Top Democratic swings
|AK-AL||Mary Peltola (D)||43.0%||53.1%||R+10.1%||51.8%||42.5%||D+9.3%||19.4%|
|HI-01||Ed Case (D)||63.9%||34.5%||D+29.4%||71.0%||25.3%||D+45.7%||16.3%|
|OH-09||Marcy Kaptur (D)||47.7%||50.6%||R+2.9%||56.5%||43.5%||D+13.0%||15.9%|
|ME-02||Jared Golden (D)||45.5%||51.6%||R+6.1%||48.2%||44.9%||D+3.3%||9.4%|
|ND-AL||Kelly Armstrong (R)||31.9%||65.5%||R+33.6%||37.7%*||62.3%||R+24.6%||9.0%|
|PA-02||Brendan Boyle (D)||71.0%||28.3%||D+42.7%||75.7%||24.3%||D+51.4%||8.7%|
|MI-08||Dan Kildee (D)||50.3%||48.2%||D+2.1%||53.1%||42.8%||D+10.3%||8.2%|
|CO-03||Lauren Boebert (R)||44.7%||52.9%||R+8.2%||49.9%||50.1%||R+0.2%||8.0%|
|KS-03||Sharice Davids (D)||51.2%||46.7%||D+4.5%||54.9%||42.8%||D+12.1%||7.6%|
|CT-02||Joe Courtney (D)||54.7%||43.3%||D+11.4%||58.2%||40.2%||D+18.0%||6.6%|
|TX-28||Henry Cuellar (D)||52.9%||45.9%||D+7.0%||56.6%||43.4%||D+13.2%||6.2%|
|TX-29||Sylvia Garcia (D)||67.8%||31.0%||D+36.8%||71.4%||28.6%||D+42.8%||6.0%|
|WV-02||Alex Mooney (R)||30.6%||67.6%||R+37.0%||34.4%||65.6%||R+31.2%||5.8%|
|GA-14||Marjorie Taylor Greene (R)||30.7%||68.1%||R+37.4%||34.1%||65.9%||R+31.8%||5.6%|
|NM-03||Teresa Leger Fernandez (D)||54.4%||43.6%||D+10.8%||58.1%||41.9%||D+16.2%||5.4%|
On the Democratic side, a handful of districts stand out. At the top of the list is Alaska’s at-large district, where Mary Peltola outran Joe Biden’s 2020 performance by 19.4% in her successful re-election campaign against former Governor Sarah Palin. Ed Case, a moderate Democrat from Hawaii, outran Biden’s already-impressive margin in his district by 16.35%. Perhaps the most impressive overperformer is Marcy Kaptur, who won her right-trending Trump+2.9 seat by a resounding 13-point margin.

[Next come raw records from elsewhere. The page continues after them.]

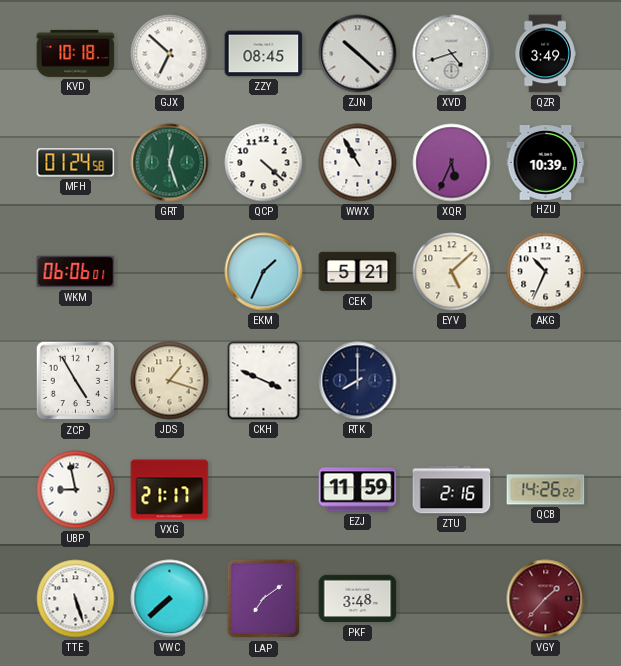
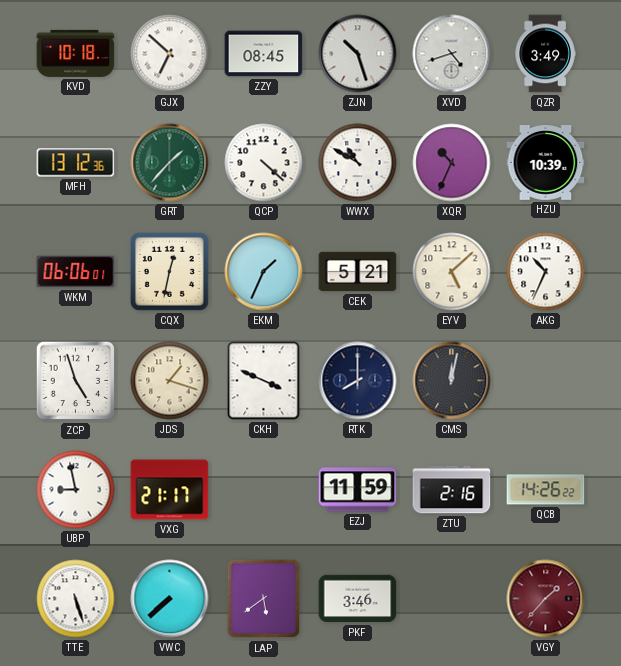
ZJN: 10:22 -> 10:27
MFH: 01:24 -> 13:12
GRT: 12:27 -> 1:37
WWX: 10:55 -> 10:50
XQR: 5:34 -> 10:34
CQX: none -> 12:32
ZCP: 4:55 -> 4:57
CMS: none -> 12:02
LAP: 7:09 -> 5:39
PKF: 3:48 -> 3:46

Further down the list, some other candidates stand out; in North Dakota, a Democratic-endorsed independent was able to shift the state to within 25 points, while far-right Republicans in CO-03 and GA-14 saw sizable underperformances. In the case of CO-03, this was nearly enough to see this Trump+8.2 seat flip into Democratic hands for the first time since 2011. Analysts have pegged the Trump primary endorsement as having a five-point penalty on Republicans on average. In many cases, the seats that swung left were ones that saw Trump’s favored nominee come out on top in a primary.